Wherever a line of the listing holds the string "vanaf", copy that line.
(SOURCE MATERIAL)
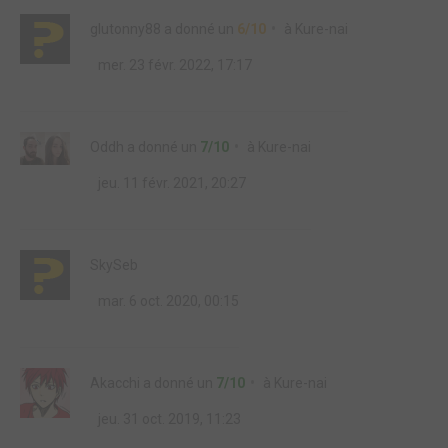
glutonny88
a donné un
6/10
à
Kure-nai
mer. 23 févr. 2022, 17:17
Oddh
a donné un
7/10
à
Kure-nai
jeu. 11 févr. 2021, 20:27
SkySeb
mar. 6 oct. 2020, 00:15
Akacchi
a donné un
7/10
à
Kure-nai
jeu. 31 oct. 2019, 11:23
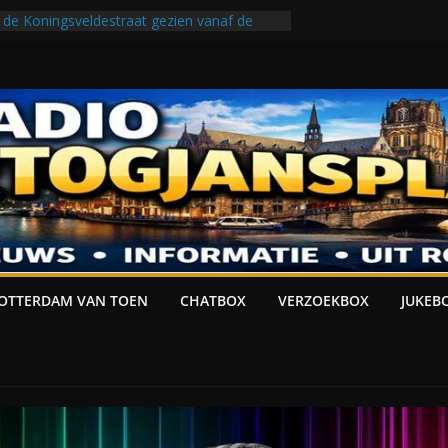
 de Koningsveldestraat gezien vanaf de
, 1990
EN
t gezien vanaf de Weerlanerstraat, 1990
j de Lusthofstraat in Kralingen, 1978
OGJANSPLACE PRESENTEERT: JUKEBOX
OTTERDAM VAN TOEN
CHATBOX
VERZOEKBOX
JUKEB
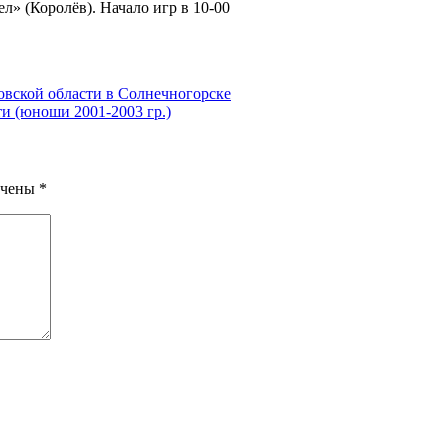
 (Королёв). Начало игр в 10-00
вской области в Солнечногорске
и (юноши 2001-2003 гр.)
ечены
*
(End SOURCE MATERIAL)
> [TASK RESULT]
 de Koningsveldestraat gezien vanaf de
t gezien vanaf de Weerlanerstraat, 1990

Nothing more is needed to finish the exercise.